Para o deputado Marcos Pollon (PL-MS), porém, a proposta é ineficaz para proteger a população. “O que você prefere? Um botão no celular ou uma pistola glock na bolsa? Minha mulher prefere uma glock”, disse.

A deputada Soraya Santos (PL-RJ) afirmou que não se pode flexibilizar nem tangenciar ou deixar de usar a tecnologia em defesa da vida. “Este projeto coloca o botão de pânico no celular. Porque quando dispara no sistema de segurança, você oferece chance de salvamento”, declarou.

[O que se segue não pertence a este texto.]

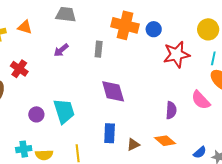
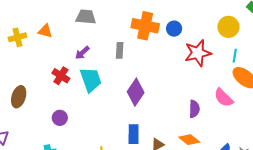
red cross: (19, 69) -> (61, 76), moved
purple diamond: (113, 91) -> (136, 92), turned 52
cyan trapezoid: (64, 111) -> (91, 80), moved

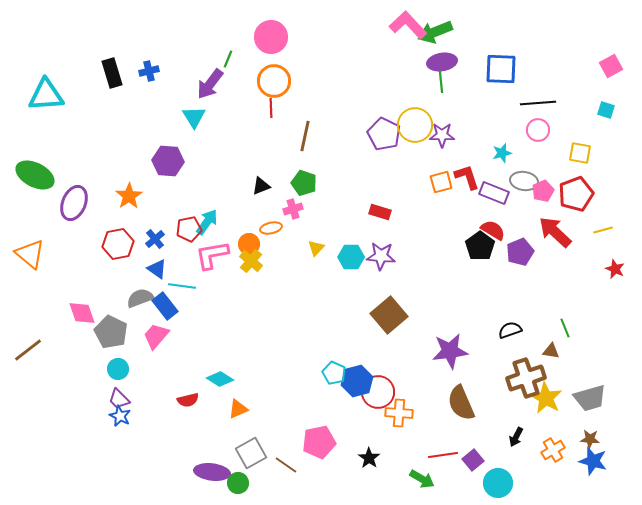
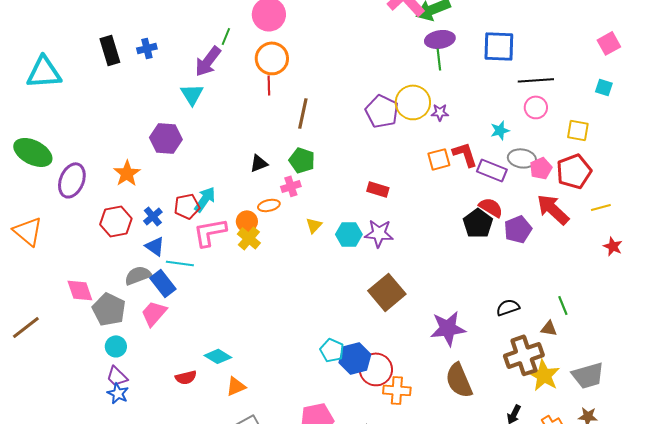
purple star: (442, 135) -> (440, 112), size x0.7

A deputada Maria do Rosário (PT-RS) ressaltou que a proposta tem o potencial de ser mais um instrumento na defesa das mulheres. “Não podemos ter um único instrumento. Somente enfrentaremos a violência contra a mulher se enfrentarmos a cultura que tem permitido aos homens violentos usarem as armas e matarem as mulheres”, afirmou.

Já o deputado Luiz Lima (Novo-RJ) foi contra a regulamentação. “O táxi não tem aplicativo ou botão de pânico. O próprio setor se regula. Não cabe ao Parlamento ter essas decisões”, disse, ao defender a livre iniciativa de cada atividade financeira.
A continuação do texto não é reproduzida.